**TO DO**
Among the entries below, count the lines that contain the word "Schwebebahn". Write down only the total.

--- DATA IN THIS EXERCISE Enclosed Below ---

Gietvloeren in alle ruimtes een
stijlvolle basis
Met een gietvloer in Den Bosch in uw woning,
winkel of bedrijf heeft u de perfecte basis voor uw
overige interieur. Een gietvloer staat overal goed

--- End of Enclosed DATA IN THIS EXERCISE ---
--- DATA IN THIS EXERCISE Enclosed Below ---

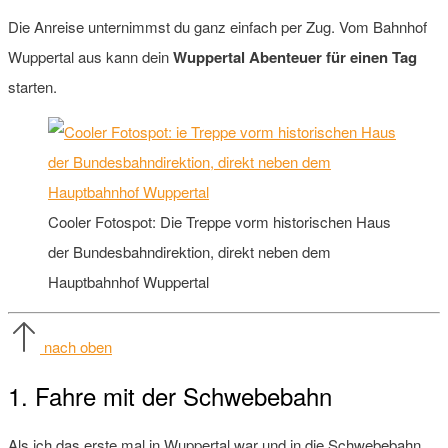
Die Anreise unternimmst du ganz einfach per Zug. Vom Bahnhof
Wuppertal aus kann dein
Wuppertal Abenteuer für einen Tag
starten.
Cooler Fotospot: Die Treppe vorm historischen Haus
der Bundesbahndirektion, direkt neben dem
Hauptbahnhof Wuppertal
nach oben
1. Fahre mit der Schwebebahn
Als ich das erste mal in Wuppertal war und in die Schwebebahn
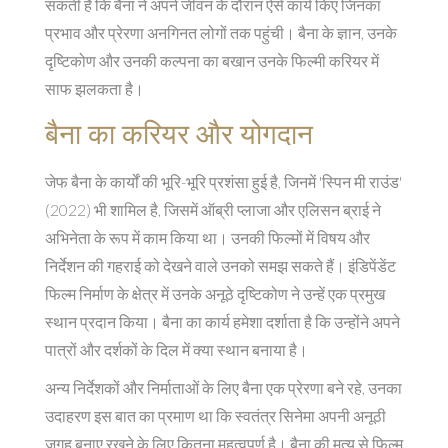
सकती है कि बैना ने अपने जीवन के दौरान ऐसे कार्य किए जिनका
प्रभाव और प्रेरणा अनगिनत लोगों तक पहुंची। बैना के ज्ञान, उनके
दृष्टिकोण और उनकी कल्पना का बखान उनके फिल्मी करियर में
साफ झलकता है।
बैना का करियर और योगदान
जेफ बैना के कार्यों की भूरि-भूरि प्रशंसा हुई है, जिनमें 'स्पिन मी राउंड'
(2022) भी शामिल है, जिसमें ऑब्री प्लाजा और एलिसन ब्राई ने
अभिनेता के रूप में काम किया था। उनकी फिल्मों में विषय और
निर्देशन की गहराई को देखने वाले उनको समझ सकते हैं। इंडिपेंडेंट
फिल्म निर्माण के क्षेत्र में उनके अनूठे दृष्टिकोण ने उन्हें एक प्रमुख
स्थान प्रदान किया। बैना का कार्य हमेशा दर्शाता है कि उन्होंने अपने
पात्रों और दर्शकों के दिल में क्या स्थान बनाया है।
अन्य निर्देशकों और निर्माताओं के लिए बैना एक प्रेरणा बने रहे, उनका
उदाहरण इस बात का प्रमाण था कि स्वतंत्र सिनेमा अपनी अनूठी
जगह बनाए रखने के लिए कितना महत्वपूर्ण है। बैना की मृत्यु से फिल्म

--- End of Enclosed DATA IN THIS EXERCISE ---
--- DATA IN THIS EXERCISE Enclosed Below ---

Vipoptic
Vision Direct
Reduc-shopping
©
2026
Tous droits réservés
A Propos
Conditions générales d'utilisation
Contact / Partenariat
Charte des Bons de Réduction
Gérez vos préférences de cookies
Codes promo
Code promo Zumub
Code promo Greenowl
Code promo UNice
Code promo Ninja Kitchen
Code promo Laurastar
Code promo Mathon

--- End of Enclosed DATA IN THIS EXERCISE ---

**EXPECTED ANSWER**
2